How can I solve the integral of x^3√(9-x^2) dx using trigonometric substitution? ?

∫ x^3√(9-x^2) dx

So then I know that
x = 3sinθ
dx = 3cosθdθ

When I substitute, it becomes

∫ (3sinθ)^3 * √(9-(3sinθ)^2) * 3cosθdθ

= ∫ (27sin^3θ * (3 - 3sinθ)* 3cosθdθ

Is there any way to furter simplify this before I solve it? And if there isn't, how would I go about solving it?

∫ x^3√(9-x^2) dx

So then I know that
x = 3sinθ
dx = 3cosθdθ

When I substitute, it becomes

∫ (3sinθ)^3 * √(9-(3sinθ)^2) * 3cosθdθ

BUT √(9-(3sinθ)^2) = 3 √ (1-sin^2)θ
1 - sin^2 = cos^2

= ∫ (27sin^3θ * (3 - 3 COS θ )* 3cosθdθ

To further simplify the integral before solving it, you can use trigonometric identities to express powers of sine in terms of cosine.

Recall that sin^2θ + cos^2θ = 1. Rearranging this equation, we have sin^2θ = 1 - cos^2θ.
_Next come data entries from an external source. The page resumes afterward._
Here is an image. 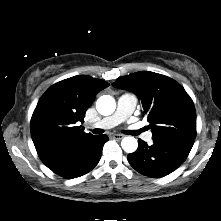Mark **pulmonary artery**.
I'll return each instance as SVG.
<instances>
[{
	"label": "pulmonary artery",
	"instance_id": "obj_1",
	"mask_svg": "<svg viewBox=\"0 0 221 221\" xmlns=\"http://www.w3.org/2000/svg\"><path fill=\"white\" fill-rule=\"evenodd\" d=\"M137 103V98L129 93L123 94L119 97L117 102V108L115 112L103 118L98 123L95 124V127L102 129H110L116 125L124 122L134 111ZM143 139L147 142H151L152 133L147 132L143 135Z\"/></svg>",
	"mask_w": 221,
	"mask_h": 221
}]
</instances>
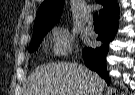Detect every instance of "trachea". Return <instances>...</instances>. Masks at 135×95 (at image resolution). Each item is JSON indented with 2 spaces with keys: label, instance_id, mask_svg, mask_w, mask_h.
I'll use <instances>...</instances> for the list:
<instances>
[{
  "label": "trachea",
  "instance_id": "3493384b",
  "mask_svg": "<svg viewBox=\"0 0 135 95\" xmlns=\"http://www.w3.org/2000/svg\"><path fill=\"white\" fill-rule=\"evenodd\" d=\"M93 20H94V26H100L99 16L97 12L94 13Z\"/></svg>",
  "mask_w": 135,
  "mask_h": 95
}]
</instances>
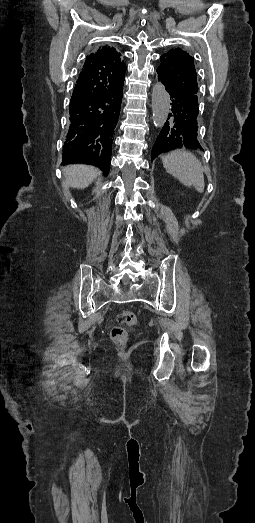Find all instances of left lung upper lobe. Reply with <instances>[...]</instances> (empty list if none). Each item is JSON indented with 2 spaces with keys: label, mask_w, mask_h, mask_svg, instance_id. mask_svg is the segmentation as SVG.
<instances>
[{
  "label": "left lung upper lobe",
  "mask_w": 255,
  "mask_h": 523,
  "mask_svg": "<svg viewBox=\"0 0 255 523\" xmlns=\"http://www.w3.org/2000/svg\"><path fill=\"white\" fill-rule=\"evenodd\" d=\"M160 60L161 64L157 68L158 75L167 80L169 85H174L179 92L186 93L191 102L198 107V97L196 95L198 93V84L193 57L180 48H176L163 54ZM198 144H200L199 141ZM173 149L176 148L172 147Z\"/></svg>",
  "instance_id": "5c2ea615"
}]
</instances>
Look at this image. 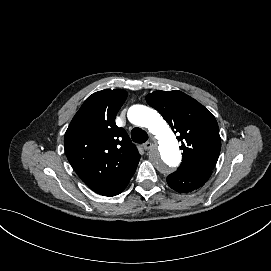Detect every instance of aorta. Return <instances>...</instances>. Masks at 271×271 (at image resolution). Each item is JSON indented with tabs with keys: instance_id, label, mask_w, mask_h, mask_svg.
<instances>
[{
	"instance_id": "aorta-1",
	"label": "aorta",
	"mask_w": 271,
	"mask_h": 271,
	"mask_svg": "<svg viewBox=\"0 0 271 271\" xmlns=\"http://www.w3.org/2000/svg\"><path fill=\"white\" fill-rule=\"evenodd\" d=\"M131 123L147 128L158 139V146L151 152V161L161 173H169L181 162L178 143L169 126L154 109L134 105L128 111Z\"/></svg>"
}]
</instances>
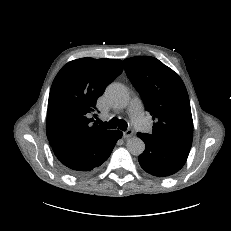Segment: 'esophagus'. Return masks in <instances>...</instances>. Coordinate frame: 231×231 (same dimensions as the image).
Returning <instances> with one entry per match:
<instances>
[{
  "instance_id": "1",
  "label": "esophagus",
  "mask_w": 231,
  "mask_h": 231,
  "mask_svg": "<svg viewBox=\"0 0 231 231\" xmlns=\"http://www.w3.org/2000/svg\"><path fill=\"white\" fill-rule=\"evenodd\" d=\"M134 134L133 130L131 129H128L126 131H123V137L124 138H129V137H132Z\"/></svg>"
}]
</instances>
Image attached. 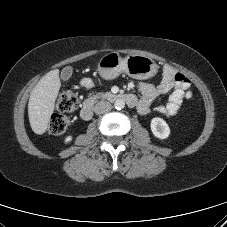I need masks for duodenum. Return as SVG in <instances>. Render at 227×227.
I'll return each instance as SVG.
<instances>
[{"label": "duodenum", "instance_id": "duodenum-1", "mask_svg": "<svg viewBox=\"0 0 227 227\" xmlns=\"http://www.w3.org/2000/svg\"><path fill=\"white\" fill-rule=\"evenodd\" d=\"M102 98L105 100L111 101V102L117 101V100H122L131 107H134L135 105H137V99L132 94L106 93L102 96ZM94 104H95V99H88L85 101V103L81 109V112H80V116L83 120H90L92 118Z\"/></svg>", "mask_w": 227, "mask_h": 227}]
</instances>
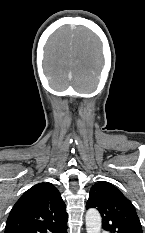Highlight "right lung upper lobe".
<instances>
[{
    "label": "right lung upper lobe",
    "instance_id": "1",
    "mask_svg": "<svg viewBox=\"0 0 145 233\" xmlns=\"http://www.w3.org/2000/svg\"><path fill=\"white\" fill-rule=\"evenodd\" d=\"M66 206L57 188L42 182L27 190L13 206L5 233H60L67 225Z\"/></svg>",
    "mask_w": 145,
    "mask_h": 233
}]
</instances>
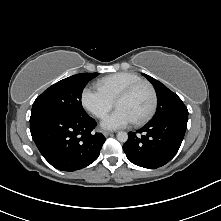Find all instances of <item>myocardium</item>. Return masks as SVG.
<instances>
[{
	"mask_svg": "<svg viewBox=\"0 0 221 221\" xmlns=\"http://www.w3.org/2000/svg\"><path fill=\"white\" fill-rule=\"evenodd\" d=\"M143 85H146L149 87L150 91H151V94H152V105H151V108L150 110L147 112V114L145 116H143L142 118L134 121V124L135 125H142L146 122H148L152 117L153 115L155 114L156 112V109H157V104H158V96H157V92H156V89L155 87L153 86L152 83H150L149 81H146V80H141V81H138V82H135L131 85H129L127 88H125L119 95L118 97L116 98L115 100V105L117 106V104L129 97L136 89H138L139 87L143 86Z\"/></svg>",
	"mask_w": 221,
	"mask_h": 221,
	"instance_id": "1",
	"label": "myocardium"
}]
</instances>
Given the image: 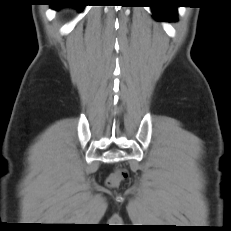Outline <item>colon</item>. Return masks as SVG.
<instances>
[{
	"label": "colon",
	"mask_w": 231,
	"mask_h": 231,
	"mask_svg": "<svg viewBox=\"0 0 231 231\" xmlns=\"http://www.w3.org/2000/svg\"><path fill=\"white\" fill-rule=\"evenodd\" d=\"M126 177V172L123 170H117L113 174L109 176L107 179V184L109 186H117L121 180H123Z\"/></svg>",
	"instance_id": "obj_1"
}]
</instances>
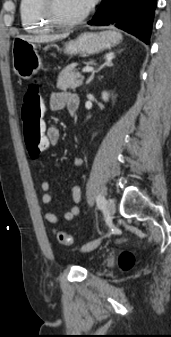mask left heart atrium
I'll list each match as a JSON object with an SVG mask.
<instances>
[{"label": "left heart atrium", "instance_id": "1", "mask_svg": "<svg viewBox=\"0 0 171 337\" xmlns=\"http://www.w3.org/2000/svg\"><path fill=\"white\" fill-rule=\"evenodd\" d=\"M97 0H82L84 6L88 9L92 7Z\"/></svg>", "mask_w": 171, "mask_h": 337}]
</instances>
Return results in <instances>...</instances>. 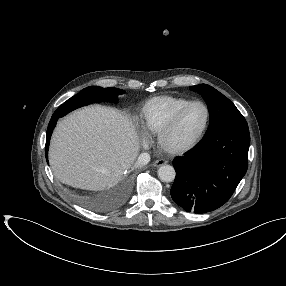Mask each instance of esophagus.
Here are the masks:
<instances>
[{
	"label": "esophagus",
	"instance_id": "34e87169",
	"mask_svg": "<svg viewBox=\"0 0 286 286\" xmlns=\"http://www.w3.org/2000/svg\"><path fill=\"white\" fill-rule=\"evenodd\" d=\"M167 163H168V162H167L166 160H164V159H159V160L154 161L153 165H154L155 167H160V166L165 165V164H167Z\"/></svg>",
	"mask_w": 286,
	"mask_h": 286
}]
</instances>
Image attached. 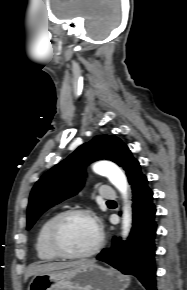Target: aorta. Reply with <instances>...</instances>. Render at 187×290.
Listing matches in <instances>:
<instances>
[{"label":"aorta","mask_w":187,"mask_h":290,"mask_svg":"<svg viewBox=\"0 0 187 290\" xmlns=\"http://www.w3.org/2000/svg\"><path fill=\"white\" fill-rule=\"evenodd\" d=\"M95 173L105 176L120 191L125 203L127 202L128 183L124 173L115 164L109 162H98L93 166ZM131 209L129 206L124 207L122 218V236L126 238L131 228Z\"/></svg>","instance_id":"obj_1"}]
</instances>
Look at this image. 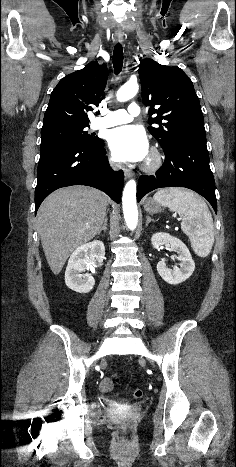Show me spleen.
<instances>
[{
  "label": "spleen",
  "mask_w": 236,
  "mask_h": 467,
  "mask_svg": "<svg viewBox=\"0 0 236 467\" xmlns=\"http://www.w3.org/2000/svg\"><path fill=\"white\" fill-rule=\"evenodd\" d=\"M153 198L183 218L181 229L189 237L194 252L200 257L208 256L214 244V225L204 200L182 188L161 189Z\"/></svg>",
  "instance_id": "obj_1"
}]
</instances>
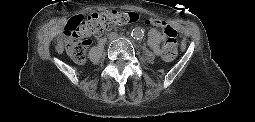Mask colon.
I'll use <instances>...</instances> for the list:
<instances>
[{
	"mask_svg": "<svg viewBox=\"0 0 255 122\" xmlns=\"http://www.w3.org/2000/svg\"><path fill=\"white\" fill-rule=\"evenodd\" d=\"M139 19L138 13L128 11H106L77 16L66 25L62 32L67 53L73 61L82 63L85 61L92 36L110 30L117 25L138 22ZM144 22L147 25L152 24L150 19H146ZM160 28L168 37L162 47V56L165 60H173L178 54L177 32L167 25H160Z\"/></svg>",
	"mask_w": 255,
	"mask_h": 122,
	"instance_id": "colon-1",
	"label": "colon"
}]
</instances>
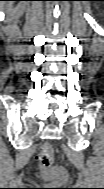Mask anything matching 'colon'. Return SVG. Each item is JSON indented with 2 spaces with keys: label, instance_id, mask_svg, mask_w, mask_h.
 I'll return each mask as SVG.
<instances>
[{
  "label": "colon",
  "instance_id": "1",
  "mask_svg": "<svg viewBox=\"0 0 104 189\" xmlns=\"http://www.w3.org/2000/svg\"><path fill=\"white\" fill-rule=\"evenodd\" d=\"M38 160L44 178L56 180L61 177L62 173L59 170L53 168L54 150L50 145L45 144L42 146L38 155Z\"/></svg>",
  "mask_w": 104,
  "mask_h": 189
}]
</instances>
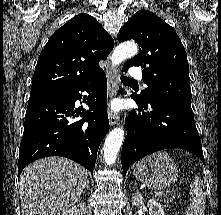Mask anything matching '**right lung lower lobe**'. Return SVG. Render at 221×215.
<instances>
[{
    "label": "right lung lower lobe",
    "instance_id": "98d812e1",
    "mask_svg": "<svg viewBox=\"0 0 221 215\" xmlns=\"http://www.w3.org/2000/svg\"><path fill=\"white\" fill-rule=\"evenodd\" d=\"M79 91L90 93L86 102L89 110L74 109L75 101L82 98ZM106 100L107 79L102 69L71 89L30 100L19 148L18 177L27 164L48 156L72 159L93 175L99 145L109 131Z\"/></svg>",
    "mask_w": 221,
    "mask_h": 215
}]
</instances>
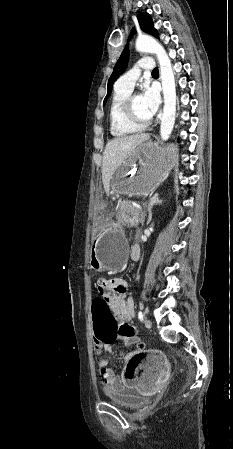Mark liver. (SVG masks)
I'll return each mask as SVG.
<instances>
[{
	"mask_svg": "<svg viewBox=\"0 0 233 449\" xmlns=\"http://www.w3.org/2000/svg\"><path fill=\"white\" fill-rule=\"evenodd\" d=\"M150 138L148 133L117 137L109 141L103 153L102 181L104 190L110 193L111 179L116 170L134 153L136 148Z\"/></svg>",
	"mask_w": 233,
	"mask_h": 449,
	"instance_id": "6515ba94",
	"label": "liver"
}]
</instances>
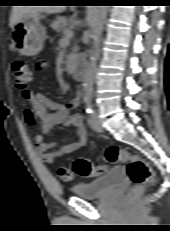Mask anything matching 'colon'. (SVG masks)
<instances>
[{
    "mask_svg": "<svg viewBox=\"0 0 170 231\" xmlns=\"http://www.w3.org/2000/svg\"><path fill=\"white\" fill-rule=\"evenodd\" d=\"M14 81L18 91L28 89L33 79V67L23 60H15L11 66ZM106 161L110 163H124L127 174L134 184L129 192V198L135 199L142 191L154 181V172L148 163L135 154H131L118 145L109 146L104 154ZM104 172L102 165H95L86 158H78L71 168L61 166L57 169L58 177L71 182L76 176L94 177Z\"/></svg>",
    "mask_w": 170,
    "mask_h": 231,
    "instance_id": "1",
    "label": "colon"
}]
</instances>
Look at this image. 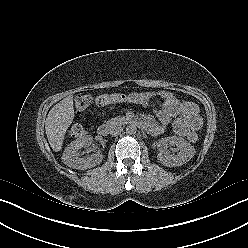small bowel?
<instances>
[{"instance_id": "obj_1", "label": "small bowel", "mask_w": 248, "mask_h": 248, "mask_svg": "<svg viewBox=\"0 0 248 248\" xmlns=\"http://www.w3.org/2000/svg\"><path fill=\"white\" fill-rule=\"evenodd\" d=\"M153 98L162 100L161 108L155 111L160 124L150 118L143 121L152 134H161L164 127L172 121L175 133L187 139L191 133L201 128L202 118L197 105L189 101H181L171 92L158 90L129 93L125 94L123 102L146 106Z\"/></svg>"}]
</instances>
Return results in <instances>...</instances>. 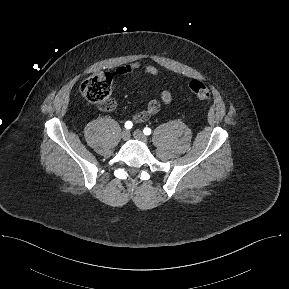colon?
I'll list each match as a JSON object with an SVG mask.
<instances>
[{"instance_id": "1", "label": "colon", "mask_w": 289, "mask_h": 289, "mask_svg": "<svg viewBox=\"0 0 289 289\" xmlns=\"http://www.w3.org/2000/svg\"><path fill=\"white\" fill-rule=\"evenodd\" d=\"M112 75L108 72L97 73L83 80L80 91L83 97L91 104L103 111H112L116 103L111 98ZM190 91L201 100H209L211 92L209 88L198 80H192L189 84Z\"/></svg>"}]
</instances>
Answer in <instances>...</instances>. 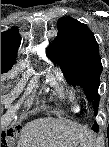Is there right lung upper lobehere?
Listing matches in <instances>:
<instances>
[{
  "label": "right lung upper lobe",
  "mask_w": 109,
  "mask_h": 147,
  "mask_svg": "<svg viewBox=\"0 0 109 147\" xmlns=\"http://www.w3.org/2000/svg\"><path fill=\"white\" fill-rule=\"evenodd\" d=\"M1 33V68H10L15 63L17 49L20 46V35L17 28Z\"/></svg>",
  "instance_id": "right-lung-upper-lobe-1"
}]
</instances>
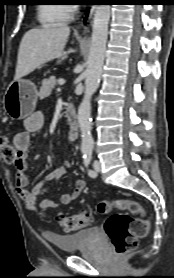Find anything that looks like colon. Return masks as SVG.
<instances>
[{"label": "colon", "instance_id": "colon-1", "mask_svg": "<svg viewBox=\"0 0 174 278\" xmlns=\"http://www.w3.org/2000/svg\"><path fill=\"white\" fill-rule=\"evenodd\" d=\"M0 153L7 163H13L16 158L14 147L2 136ZM114 209L122 212L112 214L106 220L105 231L116 253L125 254L135 249L138 239L147 234L149 222L144 217L142 206L131 199L103 200L97 206L101 214H108ZM57 220L64 231L72 232L89 226L93 222V214L89 211L74 215L59 214Z\"/></svg>", "mask_w": 174, "mask_h": 278}]
</instances>
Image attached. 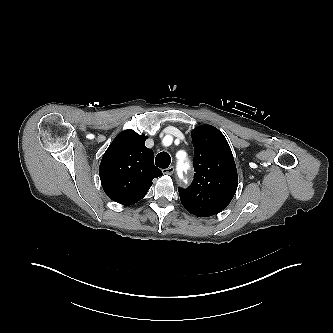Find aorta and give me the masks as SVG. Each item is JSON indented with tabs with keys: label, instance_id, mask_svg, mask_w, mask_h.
<instances>
[{
	"label": "aorta",
	"instance_id": "obj_1",
	"mask_svg": "<svg viewBox=\"0 0 333 333\" xmlns=\"http://www.w3.org/2000/svg\"><path fill=\"white\" fill-rule=\"evenodd\" d=\"M178 167H179V169H180L181 171H183V170H187V169H189V167H190V163H189V161L185 158V159L179 161V163H178Z\"/></svg>",
	"mask_w": 333,
	"mask_h": 333
}]
</instances>
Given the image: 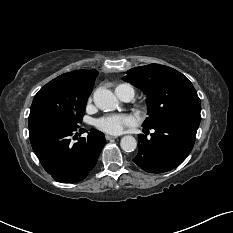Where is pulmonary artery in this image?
<instances>
[{
	"label": "pulmonary artery",
	"mask_w": 233,
	"mask_h": 233,
	"mask_svg": "<svg viewBox=\"0 0 233 233\" xmlns=\"http://www.w3.org/2000/svg\"><path fill=\"white\" fill-rule=\"evenodd\" d=\"M116 94L123 101H130L134 96V91L130 86H125L119 89H116Z\"/></svg>",
	"instance_id": "pulmonary-artery-1"
}]
</instances>
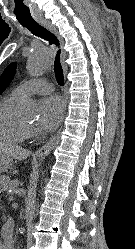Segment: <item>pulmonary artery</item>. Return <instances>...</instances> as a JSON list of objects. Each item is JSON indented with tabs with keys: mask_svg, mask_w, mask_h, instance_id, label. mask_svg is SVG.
Listing matches in <instances>:
<instances>
[{
	"mask_svg": "<svg viewBox=\"0 0 135 249\" xmlns=\"http://www.w3.org/2000/svg\"><path fill=\"white\" fill-rule=\"evenodd\" d=\"M53 90V84L41 79H35L18 85L13 90V93L20 98H25L35 94H48Z\"/></svg>",
	"mask_w": 135,
	"mask_h": 249,
	"instance_id": "e3ab8cb5",
	"label": "pulmonary artery"
}]
</instances>
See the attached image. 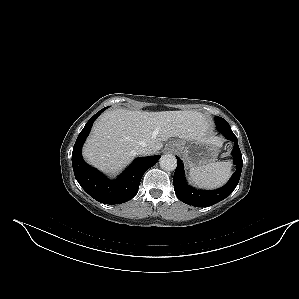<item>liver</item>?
Returning <instances> with one entry per match:
<instances>
[{
	"mask_svg": "<svg viewBox=\"0 0 299 299\" xmlns=\"http://www.w3.org/2000/svg\"><path fill=\"white\" fill-rule=\"evenodd\" d=\"M204 114L196 111L144 112L115 109L95 122L83 148V157L94 167L115 173L148 147L158 152L171 137L201 139L208 130Z\"/></svg>",
	"mask_w": 299,
	"mask_h": 299,
	"instance_id": "6515ba94",
	"label": "liver"
}]
</instances>
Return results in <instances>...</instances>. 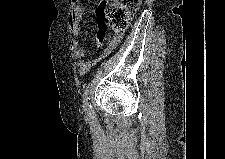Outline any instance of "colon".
<instances>
[{
	"instance_id": "colon-1",
	"label": "colon",
	"mask_w": 225,
	"mask_h": 159,
	"mask_svg": "<svg viewBox=\"0 0 225 159\" xmlns=\"http://www.w3.org/2000/svg\"><path fill=\"white\" fill-rule=\"evenodd\" d=\"M77 3L78 0H70ZM140 0H121L108 2L104 1L99 9V25L102 28L110 27L114 31V36L120 38L129 27L133 14L137 11ZM114 43V40L111 41Z\"/></svg>"
}]
</instances>
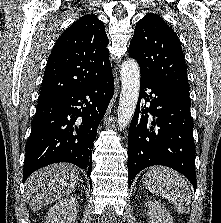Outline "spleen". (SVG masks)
<instances>
[{
	"instance_id": "3e777b00",
	"label": "spleen",
	"mask_w": 221,
	"mask_h": 223,
	"mask_svg": "<svg viewBox=\"0 0 221 223\" xmlns=\"http://www.w3.org/2000/svg\"><path fill=\"white\" fill-rule=\"evenodd\" d=\"M142 181L146 189L166 198L179 213H188L190 188L182 175L168 168L154 167L143 176Z\"/></svg>"
}]
</instances>
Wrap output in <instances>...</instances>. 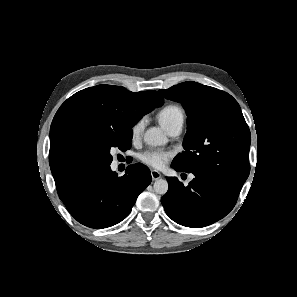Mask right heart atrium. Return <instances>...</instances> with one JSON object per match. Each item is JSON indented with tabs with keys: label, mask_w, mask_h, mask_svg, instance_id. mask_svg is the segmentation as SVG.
Masks as SVG:
<instances>
[{
	"label": "right heart atrium",
	"mask_w": 297,
	"mask_h": 297,
	"mask_svg": "<svg viewBox=\"0 0 297 297\" xmlns=\"http://www.w3.org/2000/svg\"><path fill=\"white\" fill-rule=\"evenodd\" d=\"M145 128V119L141 118L133 124L131 127V137L133 141H137L141 138Z\"/></svg>",
	"instance_id": "d8ad5b80"
}]
</instances>
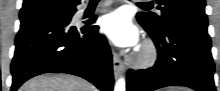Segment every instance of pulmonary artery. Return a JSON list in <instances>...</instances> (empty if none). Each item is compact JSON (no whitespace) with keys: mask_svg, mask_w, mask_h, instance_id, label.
I'll list each match as a JSON object with an SVG mask.
<instances>
[{"mask_svg":"<svg viewBox=\"0 0 220 91\" xmlns=\"http://www.w3.org/2000/svg\"><path fill=\"white\" fill-rule=\"evenodd\" d=\"M110 3V1L103 2V6H108Z\"/></svg>","mask_w":220,"mask_h":91,"instance_id":"obj_1","label":"pulmonary artery"}]
</instances>
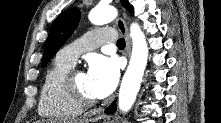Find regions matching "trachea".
Wrapping results in <instances>:
<instances>
[{"label":"trachea","instance_id":"3493384b","mask_svg":"<svg viewBox=\"0 0 221 123\" xmlns=\"http://www.w3.org/2000/svg\"><path fill=\"white\" fill-rule=\"evenodd\" d=\"M117 46L118 47H125V40L123 38H120L118 41H117Z\"/></svg>","mask_w":221,"mask_h":123}]
</instances>
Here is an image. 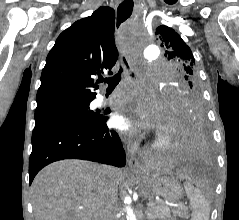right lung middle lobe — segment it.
Listing matches in <instances>:
<instances>
[{"instance_id":"right-lung-middle-lobe-1","label":"right lung middle lobe","mask_w":239,"mask_h":220,"mask_svg":"<svg viewBox=\"0 0 239 220\" xmlns=\"http://www.w3.org/2000/svg\"><path fill=\"white\" fill-rule=\"evenodd\" d=\"M90 102L79 104H57L36 108L35 122L64 123L76 126H94L100 115L89 110Z\"/></svg>"}]
</instances>
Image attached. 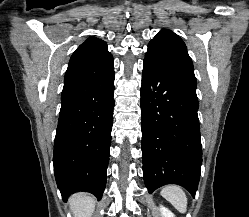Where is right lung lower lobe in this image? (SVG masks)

Substitute this identity into the integral:

∫ (27sin^3θ * (3 - 3sinθ)* 3cosθdθ
= ∫ (27sin^3θ * (3 - 3(1 - cos^2θ))* 3cosθdθ
= ∫ (27sin^3θ * (0 + 3cos^2θ))* 3cosθdθ
= ∫ (27sin^3θ * 3cos^2θ) * 3cosθdθ.

Now, simplify the expression further:

∫ (81sin^3θ * cos^2θ) * cosθdθ
= 81∫ sin^3θ * cos^3θdθ.

We can now solve this integral using the trigonometric identity for the product of powers of sine and cosine:

∫ sin^mθ * cos^nθdθ = (1/2) * (m-1) * (n+1) * ∫ sin^(m-2)θ dθ,

where m and n are positive integers.

In this case, m = 3 and n = 3, so:

∫ sin^3θ * cos^3θdθ
= (1/2) * (3-1) * (3+1) * ∫ sin^(3-2)θ dθ
= 2 * 4 * ∫ sinθ dθ
= 8 ∫ sinθ dθ.

Now, integrate ∫ sinθ dθ:

∫ sinθ dθ = -cosθ + C,

where C is the constant of integration.

Finally, substitute back the original variable:

8(-cosθ) + C = -8cosθ + C.

Therefore, the solution to the integral of x^3√(9-x^2) dx using trigonometric substitution is:

-8cosθ + C.

Remember to convert the answer back into terms of x by substituting θ with its original expression in terms of x, which was x = 3sinθ.